You got it, Moo. "Have got," the colloquial form of "have" is used only in the present tense. I've got/have a headache. I had a headache. I will have a headache. Then there is the verb _get _http://www.verbix.com/webverbix/cache/20.get.shtml.


----------



## argentina

At last! moo mouse that was my simple question! just the simple past tense of *have got*. I do know it is simply *had* but my question was if it was possible or correct *had* together with *got.*
Emma42, thanks so much for your answers but the infinitive of got is get, isn't it?
Regards


----------



## moo mouse

Glad to be of service. I hope all is clear now.


----------



## emma42

Yes, the infinitive of *got* is *to get*.  I am very confused - I have obviously completely misunderstood your questions.  Sorry about that.


----------



## maxiogee

moo mouse said:
			
		

> Glad to be of service. I hope all is clear now.



Yes, we hope you have gotten all the advice you need!


----------



## argentina

Thanks guys for all your comments, but between2minds is right. Gosh! 

Emma I do know everything you say, but again and once more, my simple doubt was if the past of HAVE GOT can be HAD GOT, is it so difficult to understand something so simple?
In post 24 your first sentences is present perfect of the verb get, and that was not what I meant.

I've got a car = I had *GOT* a car (Is it correct/possible?????)


----------



## emma42

I am glad you got the answer you needed, but there is no need to be rude.


----------



## moo mouse

*I had a car* is the correct way of saying it, unless you want to qualify the sentence with another statement referring to the 'getting' or receiving. 

For example; 
I had got a car all by myself.
I had got a car that summer. (I didn't already have it before)
I had got a car for my birthday.

Do you understand?


----------



## Between2mindsGeor

I have got a car = I have a car
I had got a car it is correct making emphasis on the getting, as Moo Mouse says.
I had a car would be the past for I have got a car/ I have a car

_Hope this helps, again_


----------



## argentina

Emma42, I am awfully sorry! I didn't mean at all to sound, look or be rude to anyone. But I think I got a bit desperate since I asked this question yesterday and nobody seemed to get it right; and I thought it was a simple question.

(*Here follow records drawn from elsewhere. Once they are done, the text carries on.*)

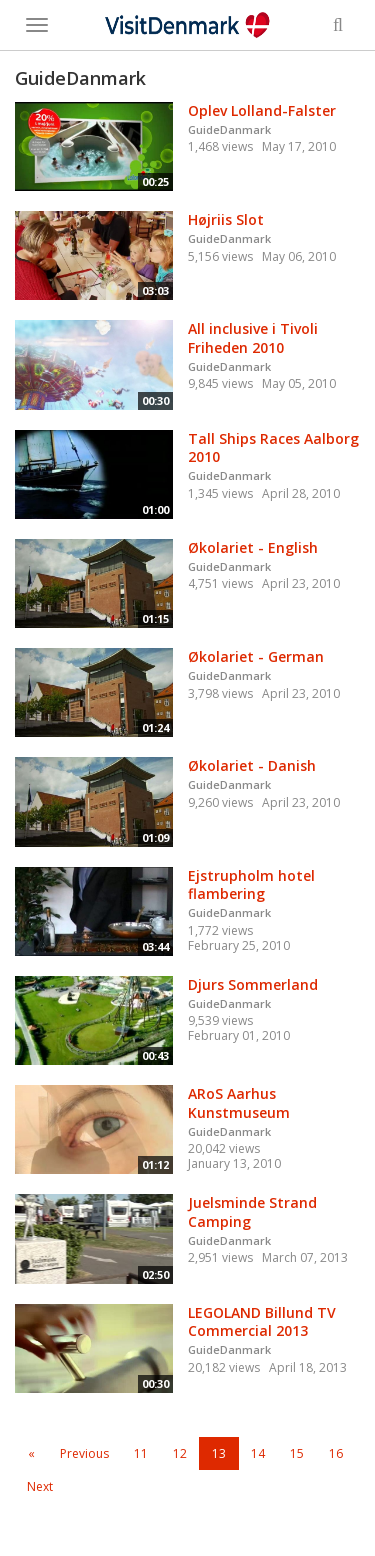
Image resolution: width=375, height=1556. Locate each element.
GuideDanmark (229, 129)
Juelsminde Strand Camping (252, 1212)
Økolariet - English (253, 547)
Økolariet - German (256, 656)
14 (258, 1453)
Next (40, 1486)
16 (336, 1453)
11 (141, 1453)
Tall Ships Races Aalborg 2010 (273, 448)
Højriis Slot (226, 219)
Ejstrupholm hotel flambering (251, 885)
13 (219, 1453)
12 (180, 1453)
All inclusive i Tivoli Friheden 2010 (253, 338)
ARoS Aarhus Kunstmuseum (239, 1103)
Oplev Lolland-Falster (262, 110)
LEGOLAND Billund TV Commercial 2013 (262, 1322)
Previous (84, 1453)
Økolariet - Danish (252, 765)
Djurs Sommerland (253, 984)
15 (297, 1453)
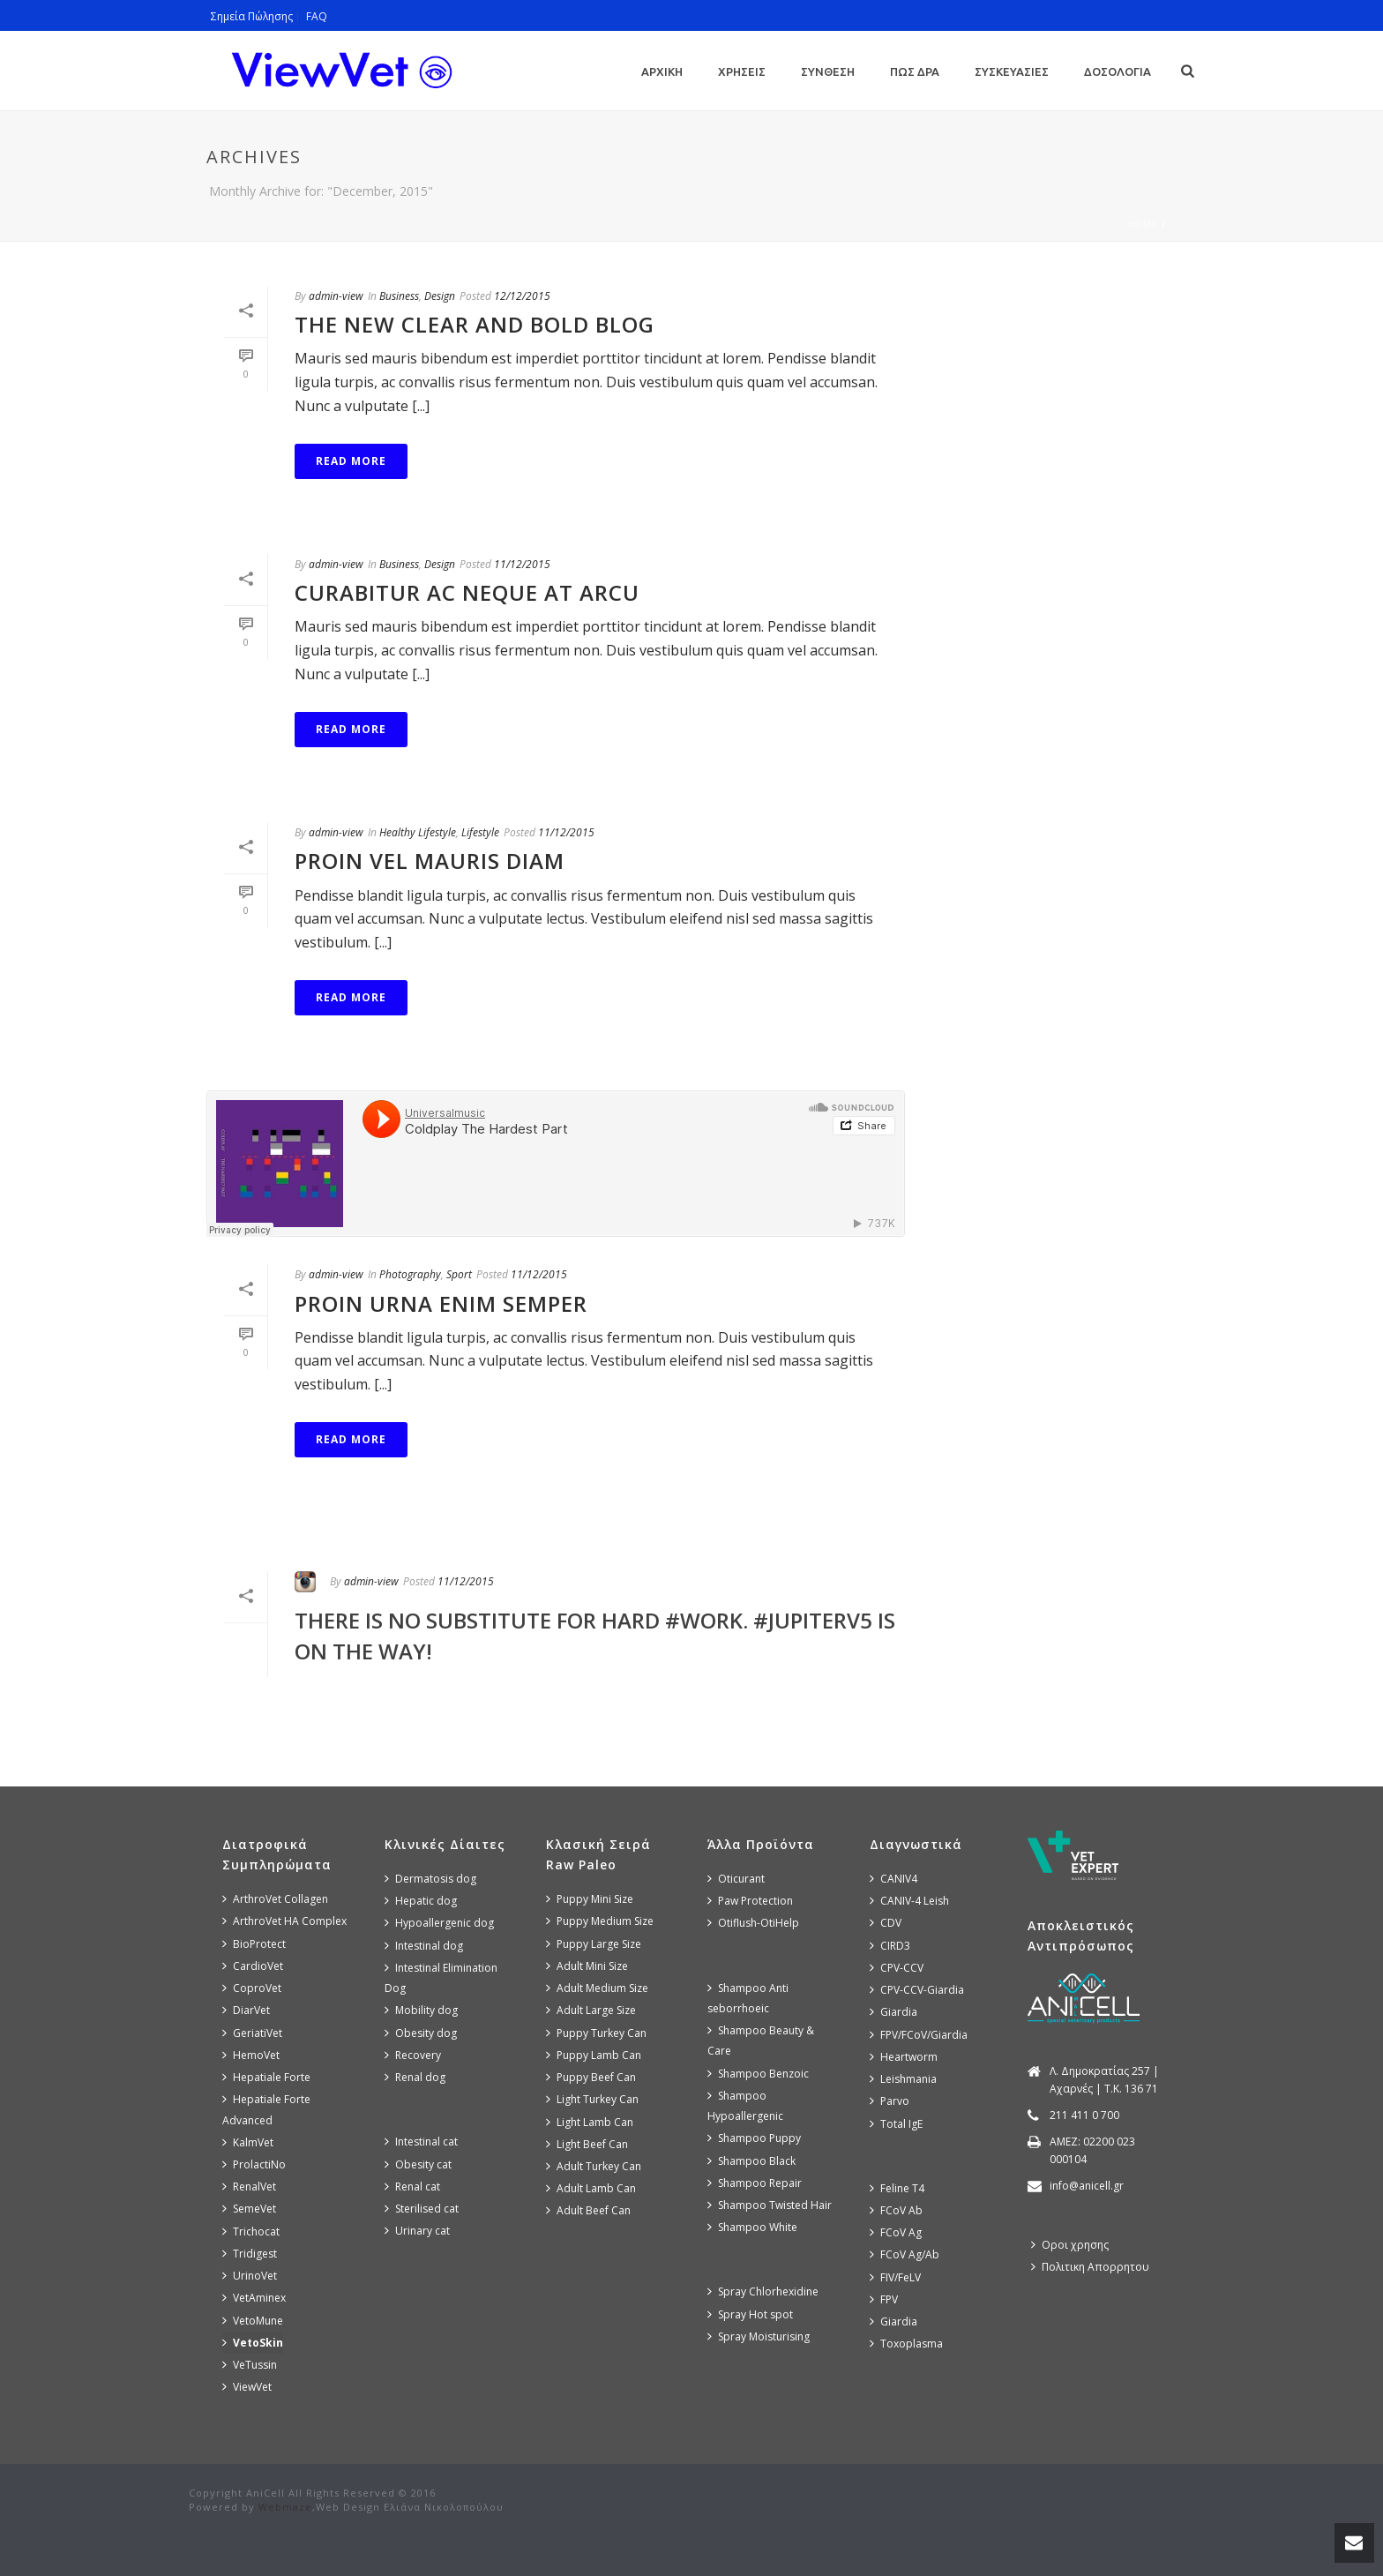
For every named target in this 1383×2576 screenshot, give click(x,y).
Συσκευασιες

Again, sorry...
And once again thanks for your answers.


----------



## emma42

Argentina, I'm sorry if I thought you were being rude when you were not!  Maybe I am a little sensitive today!  All the best.


----------



## scotu

Do you need a dog?
No I *have got* a dog.
Have you had it long?
I *got* it last year.
Did you get it for your birthday?
No, I *had gotten* it before my birthday.
If I knew it was so cute, I would *have had gotten* it earlier.


----------